Machine learning-based DRC hotspot prediction can be realized with two different strategies. One is to perform semantic segmentation on entire layout like in [16] and our work. Alternatively, one can build a model for classifying a single tile (or global routing cell) using this tile and its neighboring tiles as input features [2, 14, 18]. This approach invokes many small models many times for all tiles and thus the feature data of one tile is fetched many times. By contrast, the feature data of one tile is fetched only once in semantic segmentation, and the computation among different patches can be highly amortized over the overlapping regions of those patches.

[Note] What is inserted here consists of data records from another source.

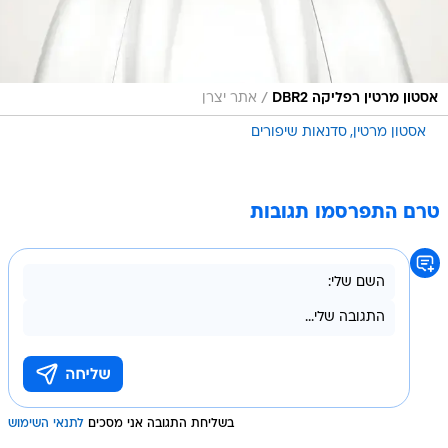
/
אסטון מרטין רפליקה DBR2
אתר יצרן
אסטון מרטין
סדנאות שיפורים
טרם התפרסמו תגובות
בשליחת התגובה אני מסכים
לתנאי השימוש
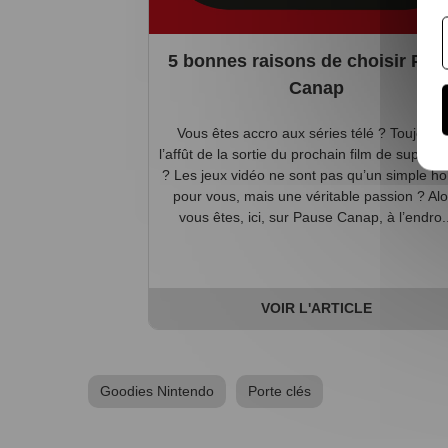
5 bonnes raisons de choisir Pau
Canap
Vous êtes accro aux séries télé ? Toujours
l’affût de la sortie du prochain film de super-
? Les jeux vidéo ne sont pas qu’un simple h
pour vous, mais une véritable passion ? Alo
vous êtes, ici, sur Pause Canap, à l’endro..
VOIR L'ARTICLE
Goodies Nintendo
Porte clés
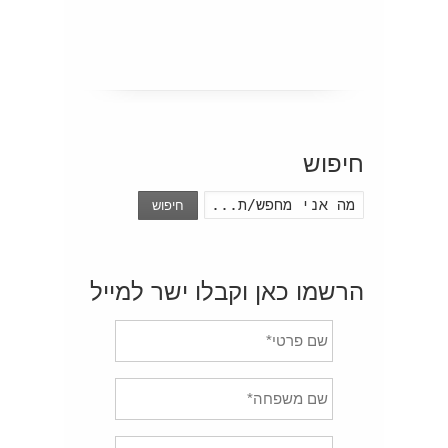
חיפוש
חיפוש
הרשמו כאן וקבלו ישר למייל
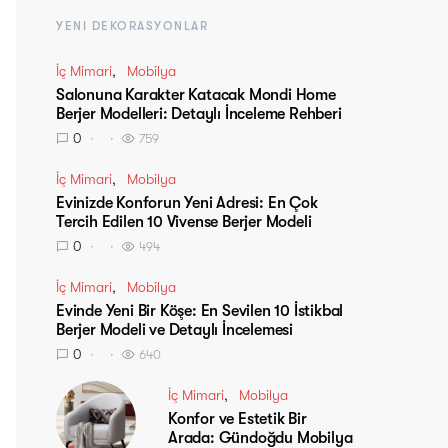
YENI DEKORASYONLAR
İç Mimari
Mobilya
Salonuna Karakter Katacak Mondi Home
Berjer Modelleri: Detaylı İnceleme Rehberi
0
759
İç Mimari
Mobilya
Evinizde Konforun Yeni Adresi: En Çok
Tercih Edilen 10 Vivense Berjer Modeli
0
494
İç Mimari
Mobilya
Evinde Yeni Bir Köşe: En Sevilen 10 İstikbal
Berjer Modeli ve Detaylı İncelemesi
0
640
İç Mimari
Mobilya
Konfor ve Estetik Bir
Arada: Gündoğdu Mobilya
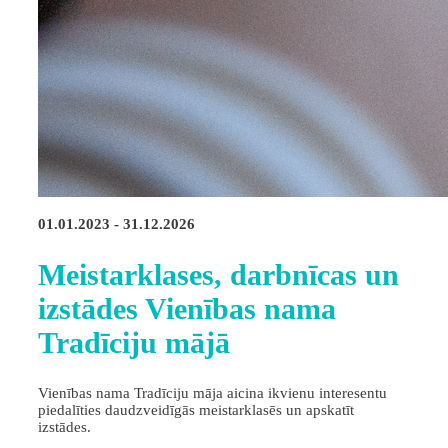
01.01.2023 - 31.12.2026
Meistarklases, darbnīcas un
izstādes Vienības nama
Tradīciju mājā
Vienības nama Tradīciju māja aicina ikvienu interesentu
piedalīties daudzveidīgās meistarklasēs un apskatīt
izstādes.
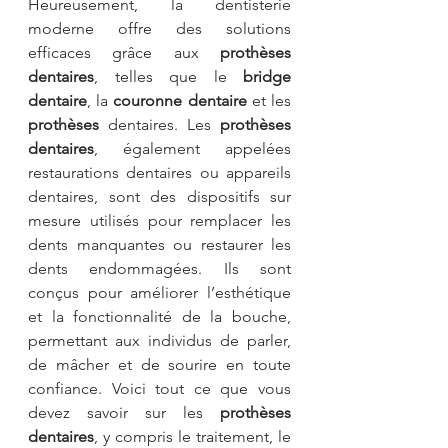
Heureusement, la dentisterie 
moderne offre des solutions 
efficaces grâce aux 
prothèses 
dentaires
, telles que le
 bridge 
dentaire
, la 
couronne dentaire
 et les 
prothèses
 dentaires. Les 
prothèses 
dentaires
, également appelées 
restaurations dentaires ou appareils 
dentaires, sont des dispositifs sur 
mesure utilisés pour remplacer les 
dents manquantes ou restaurer les 
dents endommagées. Ils sont 
conçus pour améliorer l’esthétique 
et la fonctionnalité de la bouche, 
permettant aux individus de parler, 
de mâcher et de sourire en toute 
confiance. Voici tout ce que vous 
devez savoir sur les 
prothèses 
dentaires
, y compris le traitement, le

Overall, general DRC hotspot prediction without global routing information is still far from a solved problem. Our work is the first systematic study on this subject, to the best of our knowledge. Compared to most of previous machine learning-based works, which are plugin use of existing machine learning techniques with parameter tuning, our work is a customized machine learning approach to address mixed resolution issues caused by coarse-grained routing congestion and fine-grained pin accessibility.

# 4 CUSTOMIZED CONVOLUTIONAL NETWORK FOR DRC HOTSPOT PREDICTION

# 4.1 Overview and the Mixed Resolution Issue

We propose a customized convolutional network architecture, called J-Net, for DRC hotspot prediction with an explicit emphasis on pin accessibility. It takes a cell placement solution including IPs as input, and outputs a 2D array, where each entry corresponds to a tile and tells if each tile is a DRC hotspot. The tile size is similar

to that of a global routing cell (gcell). The raw output of J-Net is a set of real numbers in [-1, 1]. By setting a threshold of 0, positive numbers indicate a hotpot, and non-positive numbers indicate a non-hotspot.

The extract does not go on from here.